My Lords, I move this Motion on behalf of the elected House. I am not here to debate leave, remain or Brexit. The Bill is about how Brexit is carried through so that the UK does not leave without a deal and that, once a deal is there to be voted on, we will leave, if the House of Commons agrees, via its meaningful vote.
Of course, this House does not have a meaningful vote. The Bill has come from the elected Commons but this is not a normal situation. The timetable has been forced on Parliament by the Prime Minister. Our role is not necessarily to rubber-stamp the elected Commons but, given the Prime Minister’s Prorogation timetable, the House has no real time to amend the Bill without jettisoning it as a whole—it is too risky. This is not the preferred way to scrutinise. It has been forced on the House. In this respect, I much regret that the Leader of the Lords saw fit to be part of the Privy Council’s forcing an early close-down of Parliament. Knowing the sensitivity of being the Leader of the House, she should, I believe, have declined that invitation. There are plenty of privy counsellors around to choose for the task.
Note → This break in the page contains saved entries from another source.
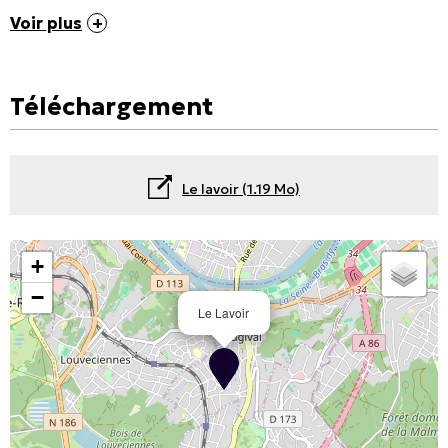
Voir plus
Téléchargement
Le lavoir
(1.19 Mo)
+
−
Le Lavoir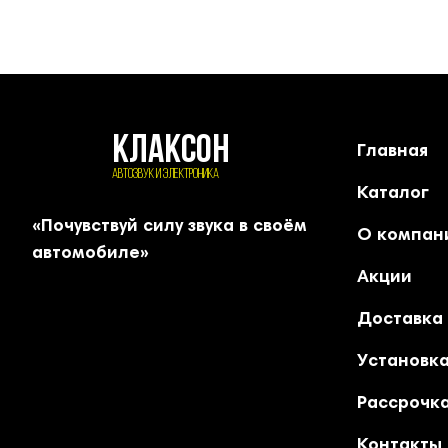
КЛАКСОН
Главная
АВТОЗВУК и ЭЛЕКТРОНИКА
Каталог
«Почувствуй силу звука в своём
О компан
автомобиле»
Акции
Доставка
Установк
Рассрочка
Контакты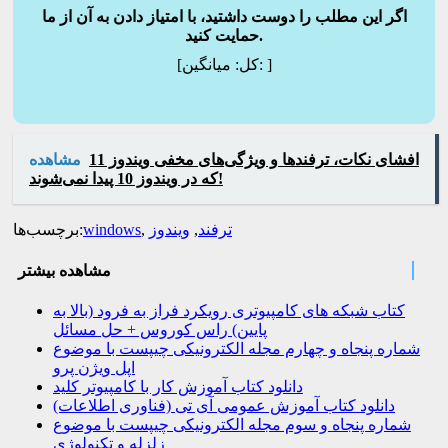
اگر این مطلب را دوست داشتید، با امتیاز دادن به آن از ما
حمایت کنید.
]
میانگین:
[کل:
افشای نکات، ترفندها و ویژگی‌های مخفی ویندوز 11
مشاهده
که در ویندوز 10 پیدا نمی‌شوند!
ترفند
,
ویندوز
,
windows
برچسب‌ها:
مشاهده بیشتر
کتاب شبکه های کامپیوتری رویکرد فراز به فرود (بالا به
پایین) راس کوروس + حل مسائل
شماره پنجاه و چهارم مجله الکترونیکی چیپست با موضوع
اپل ویژن پرو
دانلود کتاب آموزش کار با کامپیوتر کلید
دانلود کتاب آموزش عمومی آی تی (فناوری اطلاعات)
شماره پنجاه و سوم مجله الکترونیکی چیپست با موضوع
زلزله و تکنولوژی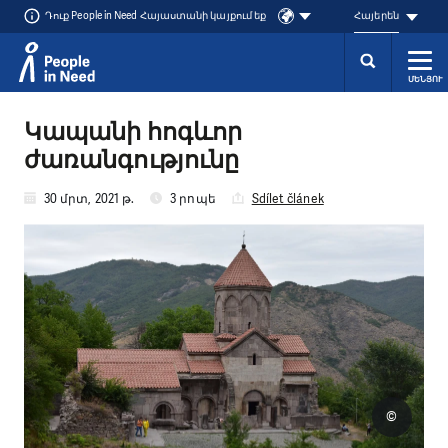
Դուք People in Need Հայաստանի կայքում եք
Հայերեն
ՄԵՆՅՈՒ
Přeskočit na obsah
Կապանի հոգևոր
ժառանգությունը
30 մրտ, 2021 թ.
3 րոպե
Sdílet článek
©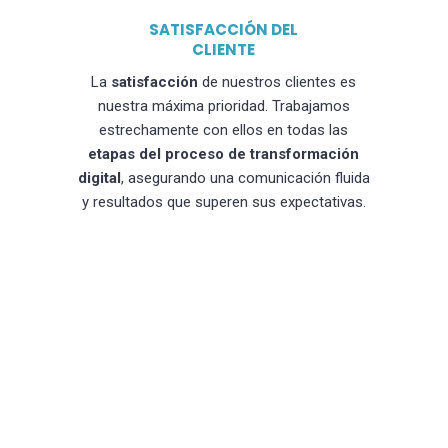
SATISFACCIÓN DEL
CLIENTE
La
satisfacción
de nuestros clientes es
nuestra máxima prioridad. Trabajamos
estrechamente con ellos en todas las
etapas del proceso de transformación
digital
, asegurando una comunicación fluida
y resultados que superen sus expectativas.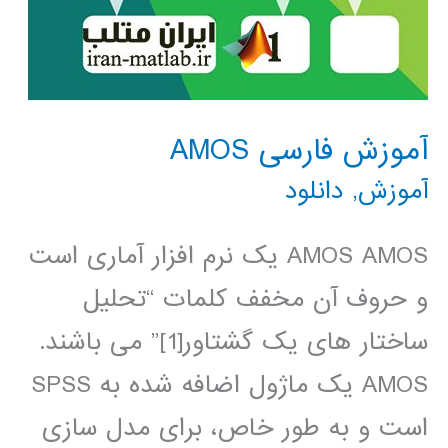
آموزش فارسی AMOS
آموزش
,
دانلود
AMOS AMOS یک نرم افزار آماری است
و حروف آن مخفف کلمات “تحلیل
ساختار های یک گشتاور[1]” می باشند.
AMOS یک ماژول اضافه شده به SPSS
است و به طور خاص، برای مدل سازی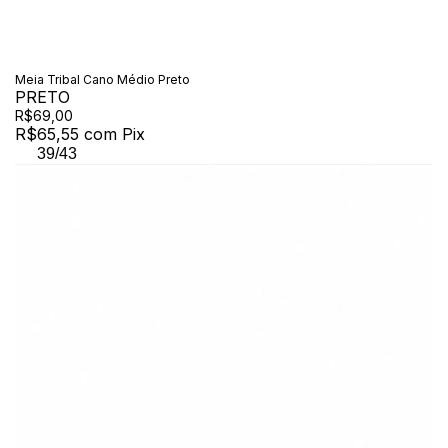
Meia Tribal Cano Médio Preto
PRETO
R$69,00
R$65,55
com
Pix
39/43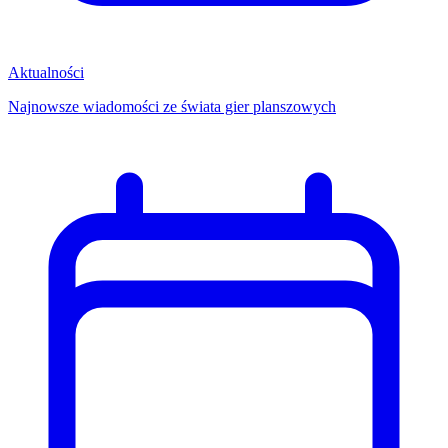
Aktualności
Najnowsze wiadomości ze świata gier planszowych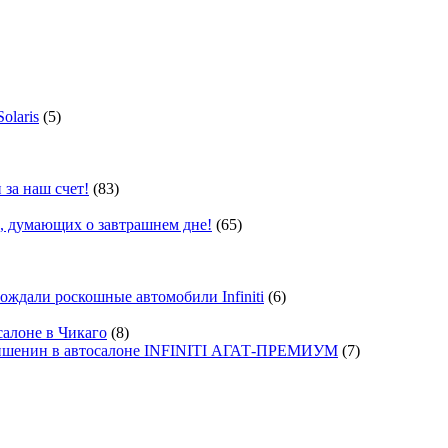
olaris
(5)
 за наш счет!
(83)
, думающих о завтрашнем дне!
(65)
ждали роскошные автомобили Infiniti
(6)
салоне в Чикаго
(8)
ишенин в автосалоне INFINITI АГАТ-ПРЕМИУМ
(7)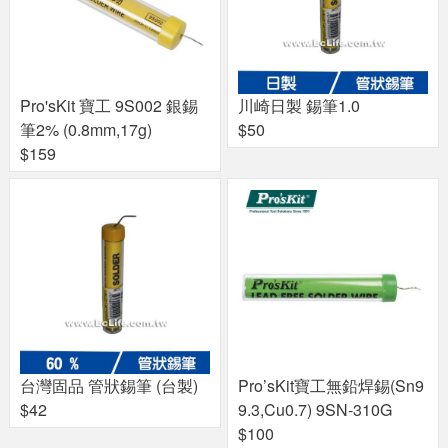
Pro'sKit 寶工 9S002 銀錫
川崎日製 錫筆1.0
筆2% (0.8mm,17g)
$50
$159
台灣固品 管狀錫筆 (台製)
Pro’sKit寶工無鉛焊錫(Sn9
$42
9.3,Cu0.7) 9SN-310G
$100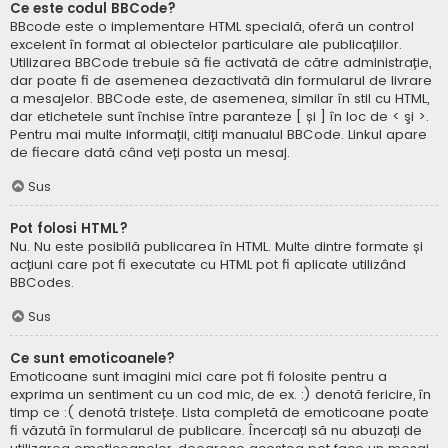
Ce este codul BBCode?
BBcode este o implementare HTML specială, oferă un control
excelent în format al obiectelor particulare ale publicațiilor.
Utilizarea BBCode trebuie să fie activată de către administrație,
dar poate fi de asemenea dezactivată din formularul de livrare
a mesajelor. BBCode este, de asemenea, similar în stil cu HTML,
dar etichetele sunt închise între paranteze [ și ] în loc de < şi >.
Pentru mai multe informații, citiți manualul BBCode. Linkul apare
de fiecare dată când veți posta un mesaj.
Sus
Pot folosi HTML?
Nu. Nu este posibilă publicarea în HTML. Multe dintre formate și
acțiuni care pot fi executate cu HTML pot fi aplicate utilizând
BBCodes.
Sus
Ce sunt emoticoanele?
Emoticoane sunt imagini mici care pot fi folosite pentru a
exprima un sentiment cu un cod mic, de ex. :) denotă fericire, în
timp ce :( denotă tristețe. Lista completă de emoticoane poate
fi văzută în formularul de publicare. Încercați să nu abuzați de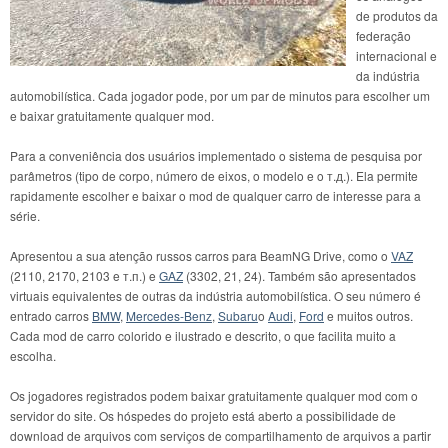
de produtos da
federação
internacional e
da indústria
automobilística. Cada jogador pode, por um par de minutos para escolher um
e baixar gratuitamente qualquer mod.
Para a conveniência dos usuários implementado o sistema de pesquisa por
parâmetros (tipo de corpo, número de eixos, o modelo e o т.д.). Ela permite
rapidamente escolher e baixar o mod de qualquer carro de interesse para a
série.
Apresentou a sua atenção russos carros para BeamNG Drive, como o
VAZ
(2110, 2170, 2103 e т.п.) e
GAZ
(3302, 21, 24). Também são apresentados
virtuais equivalentes de outras da indústria automobilística. O seu número é
entrado carros
BMW
,
Mercedes-Benz
,
Subaru
o
Audi
,
Ford
e muitos outros.
Cada mod de carro colorido e ilustrado e descrito, o que facilita muito a
escolha.
Os jogadores registrados podem baixar gratuitamente qualquer mod com o
servidor do site. Os hóspedes do projeto está aberto a possibilidade de
download de arquivos com serviços de compartilhamento de arquivos a partir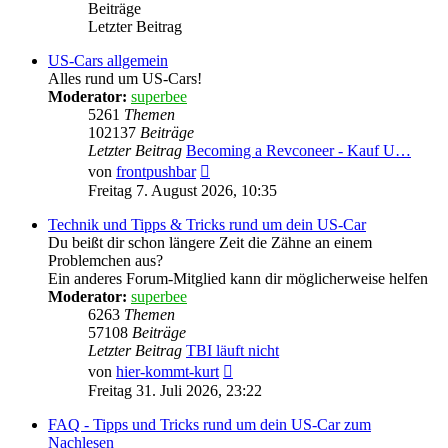
Beiträge
Letzter Beitrag
US-Cars allgemein
Alles rund um US-Cars!
Moderator:
superbee
5261
Themen
102137
Beiträge
Letzter Beitrag
Becoming a Revconeer - Kauf U…
Neuester
von
frontpushbar
Beitrag
Freitag 7. August 2026, 10:35
Technik und Tipps & Tricks rund um dein US-Car
Du beißt dir schon längere Zeit die Zähne an einem
Problemchen aus?
Ein anderes Forum-Mitglied kann dir möglicherweise helfen
Moderator:
superbee
6263
Themen
57108
Beiträge
Letzter Beitrag
TBI läuft nicht
Neuester
von
hier-kommt-kurt
Beitrag
Freitag 31. Juli 2026, 23:22
FAQ - Tipps und Tricks rund um dein US-Car zum
Nachlesen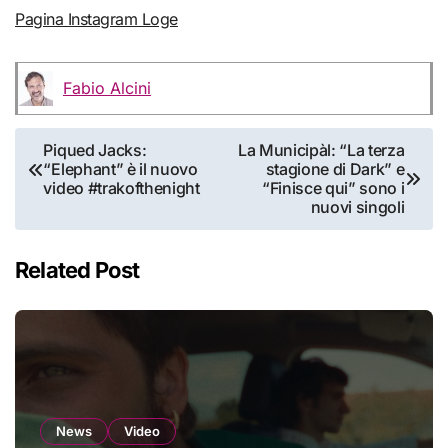
Pagina Instagram Loge
Fabio Alcini
Navigazione
Piqued Jacks:
La Municipàl: “La terza
“Elephant” è il nuovo
stagione di Dark” e
articoli
video #trakofthenight
“Finisce qui” sono i
nuovi singoli
Related Post
News
Video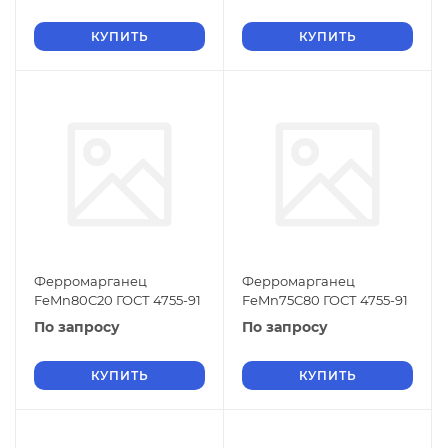
КУПИТЬ
КУПИТЬ
Ферромарганец
Ферромарганец
FeMn80C20 ГОСТ 4755-91
FeMn75C80 ГОСТ 4755-91
По запросу
По запросу
КУПИТЬ
КУПИТЬ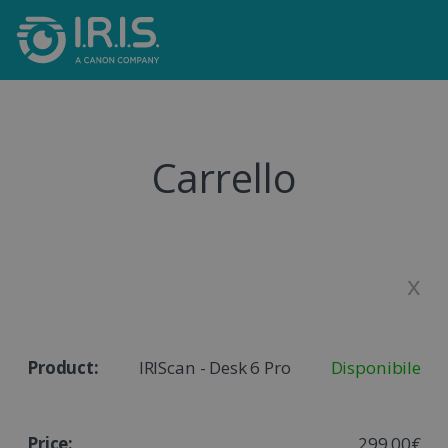
Carrello
x
IRIScan - Desk 6 Pro
Disponibile
299,00€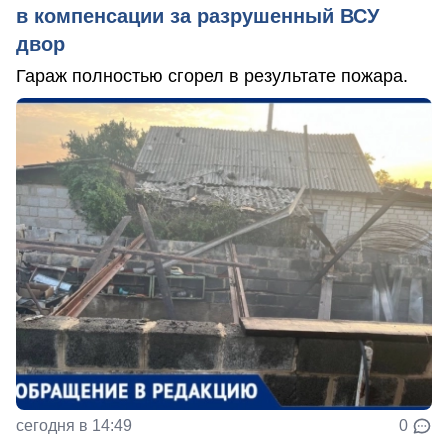
в компенсации за разрушенный ВСУ
двор
Гараж полностью сгорел в результате пожара.
сегодня в 14:49
0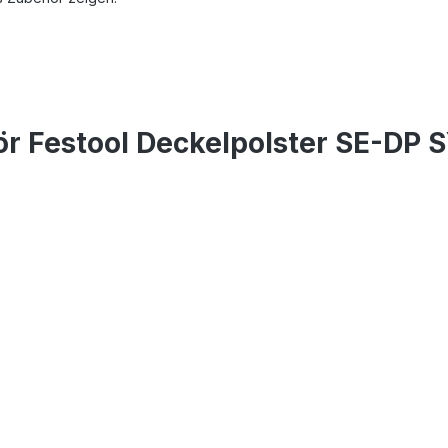
r Festool Deckelpolster SE-DP S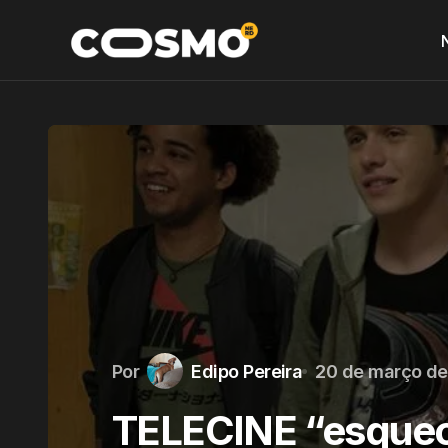
Por
Edipo Pereira
20 de março de
TELECINE “esquece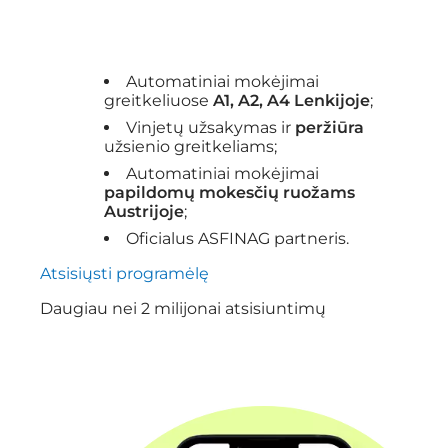
Automatiniai mokėjimai
greitkeliuose
A1, A2, A4 Lenkijoje
;
Vinjetų užsakymas ir
peržiūra
užsienio greitkeliams;
Automatiniai mokėjimai
papildomų mokesčių ruožams
Austrijoje
;
Oficialus ASFINAG partneris.
Atsisiųsti programėlę
Daugiau nei 2 milijonai atsisiuntimų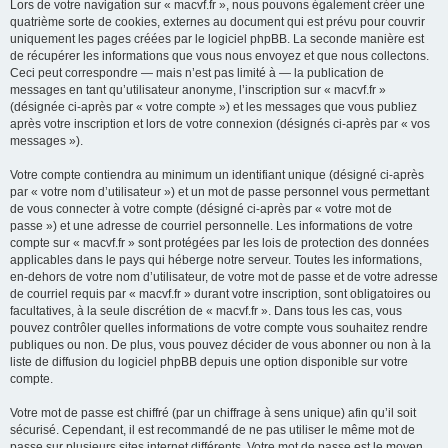
Lors de votre navigation sur « macvf.fr », nous pouvons également créer une
quatrième sorte de cookies, externes au document qui est prévu pour couvrir
uniquement les pages créées par le logiciel phpBB. La seconde manière est
de récupérer les informations que vous nous envoyez et que nous collectons.
Ceci peut correspondre — mais n’est pas limité à — la publication de
messages en tant qu’utilisateur anonyme, l’inscription sur « macvf.fr »
(désignée ci-après par « votre compte ») et les messages que vous publiez
après votre inscription et lors de votre connexion (désignés ci-après par « vos
messages »).
Votre compte contiendra au minimum un identifiant unique (désigné ci-après
par « votre nom d’utilisateur ») et un mot de passe personnel vous permettant
de vous connecter à votre compte (désigné ci-après par « votre mot de
passe ») et une adresse de courriel personnelle. Les informations de votre
compte sur « macvf.fr » sont protégées par les lois de protection des données
applicables dans le pays qui héberge notre serveur. Toutes les informations,
en-dehors de votre nom d’utilisateur, de votre mot de passe et de votre adresse
de courriel requis par « macvf.fr » durant votre inscription, sont obligatoires ou
facultatives, à la seule discrétion de « macvf.fr ». Dans tous les cas, vous
pouvez contrôler quelles informations de votre compte vous souhaitez rendre
publiques ou non. De plus, vous pouvez décider de vous abonner ou non à la
liste de diffusion du logiciel phpBB depuis une option disponible sur votre
compte.
Votre mot de passe est chiffré (par un chiffrage à sens unique) afin qu’il soit
sécurisé. Cependant, il est recommandé de ne pas utiliser le même mot de
passe sur plusieurs sites internet différents. Votre mot de passe est le moyen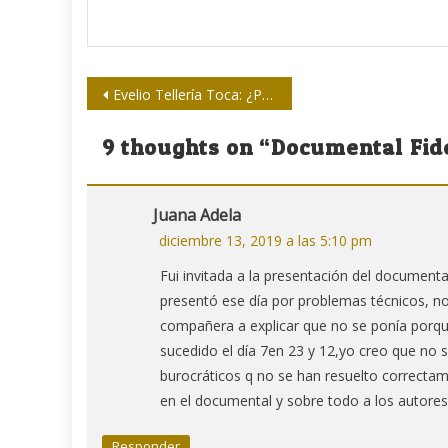
Navegación
Evelio Tellería Toca: ¿Periodista? ¿Maestro?
de
9 thoughts on “
Documental Fide
entradas
Juana Adela
diciembre 13, 2019 a las 5:10 pm
Fui invitada a la presentación del document
presentó ese día por problemas técnicos, nos
compañera a explicar que no se ponía porque
sucedido el día 7en 23 y 12,yo creo que no s
burocráticos q no se han resuelto correctam
en el documental y sobre todo a los autore
Responder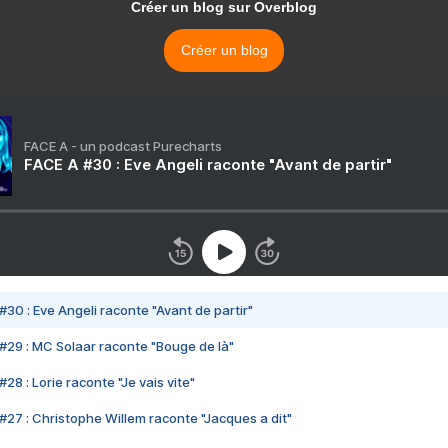
Créer un blog sur Overblog
Créer un blog
FACE A - un podcast Purecharts
FACE A #30 : Eve Angeli raconte "Avant de partir"
#30 : Eve Angeli raconte "Avant de partir"
#29 : MC Solaar raconte "Bouge de là"
28 : Lorie raconte "Je vais vite"
#27 : Christophe Willem raconte "Jacques a dit"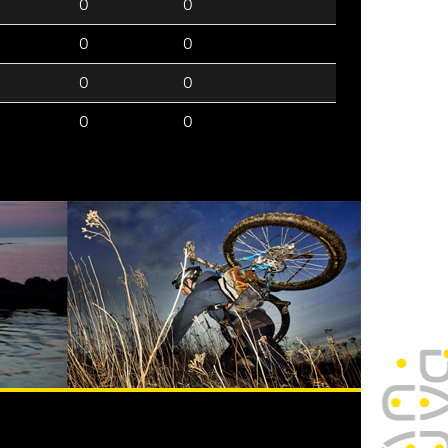
0
0
0
0
0
0
0
0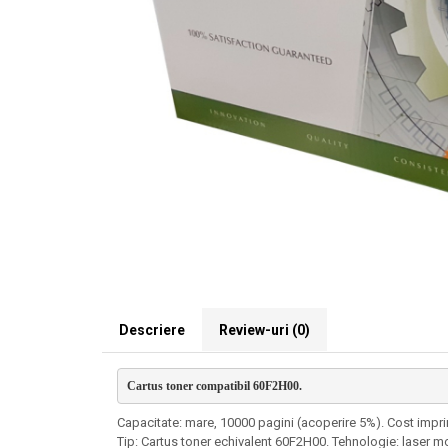
Descriere
Review-uri
(0)
Cartus toner compatibil 60F2H00. 
Capacitate: mare, 10000 pagini (acoperire 5%). Cost impri
Tip: Cartus toner echivalent 60F2H00. Tehnologie: laser 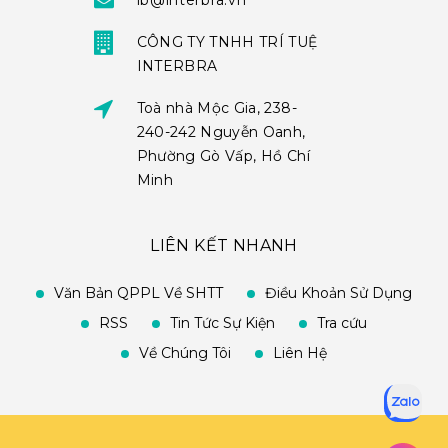
ib@interbra.vn
CÔNG TY TNHH TRÍ TUỆ
INTERBRA
Toà nhà Mộc Gia, 238-
240-242 Nguyễn Oanh,
Phường Gò Vấp, Hồ Chí
Minh
LIÊN KẾT NHANH
Văn Bản QPPL Về SHTT
Điều Khoản Sử Dụng
RSS
Tin Tức Sự Kiện
Tra cứu
Về Chúng Tôi
Liên Hệ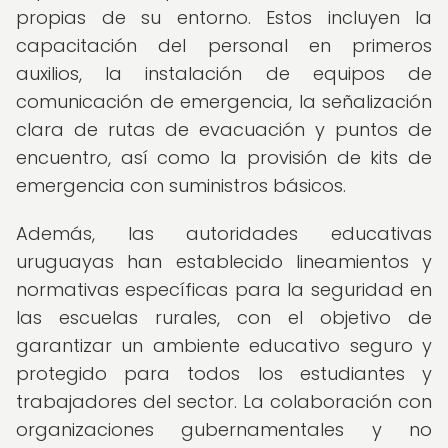
propias de su entorno. Estos incluyen la
capacitación del personal en primeros
auxilios, la instalación de equipos de
comunicación de emergencia, la señalización
clara de rutas de evacuación y puntos de
encuentro, así como la provisión de kits de
emergencia con suministros básicos.
Además, las autoridades educativas
uruguayas han establecido lineamientos y
normativas específicas para la seguridad en
las escuelas rurales, con el objetivo de
garantizar un ambiente educativo seguro y
protegido para todos los estudiantes y
trabajadores del sector. La colaboración con
organizaciones gubernamentales y no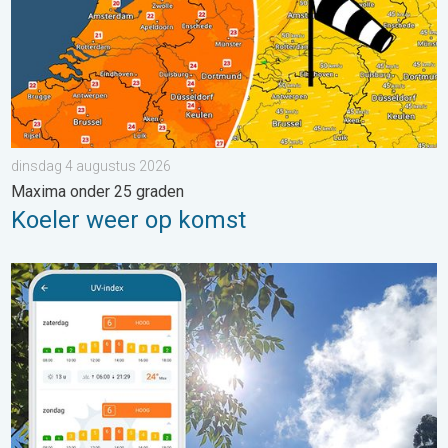
dinsdag 4 augustus 2026
Maxima onder 25 graden
Koeler weer op komst
Zonkracht blijft hoog. Ondanks aangename lucht. . . zaterdag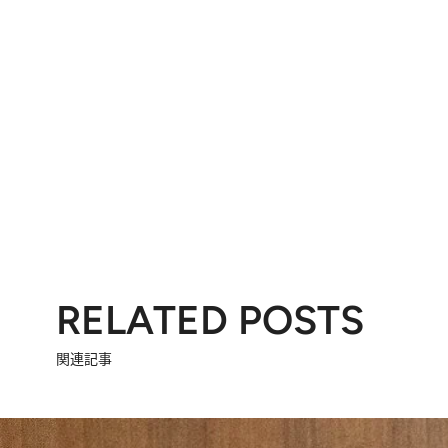
RELATED POSTS
関連記事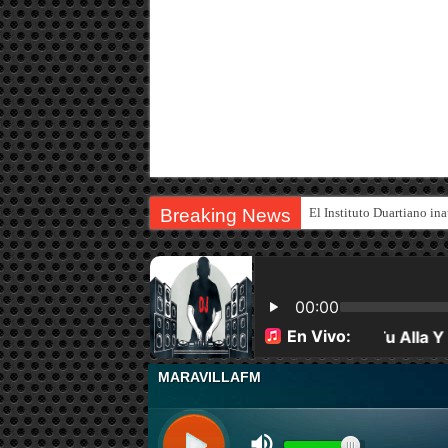
Breaking News
| Los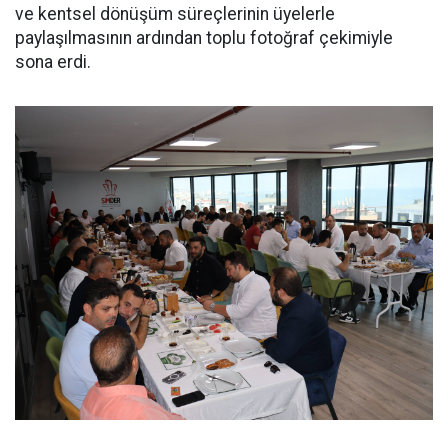
ve kentsel dönüşüm süreçlerinin üyelerle
paylaşılmasının ardından toplu fotoğraf çekimiyle
sona erdi.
It is not the case that it must be certain privy counsellors. In 2005, for the Prorogation Privy Council, there were three privy counsellors present at Windsor. None of them was from the House of Commons; two were Ministers from the Lords, of which I was one, and another was a member of neither the Government nor the House of Commons. There are plenty of privy counsellors. The Leader of the House did not have to accept that invitation; it has dragged this House into the issue of closing down Parliament early when it was not necessary. We need to consider what is sent to the Lords and the context in which it is sent. There is a clear breakdown of trust in the Commons, which is under extreme pressure. It has now decided, as it did earlier in the year, to try to take some responsibility for and control of the decision on a no-deal Brexit. To coin a phrase, the Commons has acted to stop a no-deal Brexit by any means necessary. We have gone past the stage where many of the public thought that no deal meant not leaving—the Operation Yellowhammer papers have made that clear to everyone concerned.
I always preface my presentations for the Peers in Schools programme by saying that we have two Houses of Parliament, but they are not equal. The role of the Lords is to scrutinise and sometimes to ask the Commons to think again, but knowing that the Commons always has the last word. But we are not in normal times. As I said earlier, the Prime Minister’s timetable means that we are in no real position, whatever the business arrangements for Monday, to ask the Commons to think again on this Bill. It almost amounts to a national emergency in legislative terms. We need to treat the Commons with respect as it tries to achieve the objective. It alone has the legal and political responsibility for the meaningful vote. It is as divided as the nation, but it has sent us a Bill.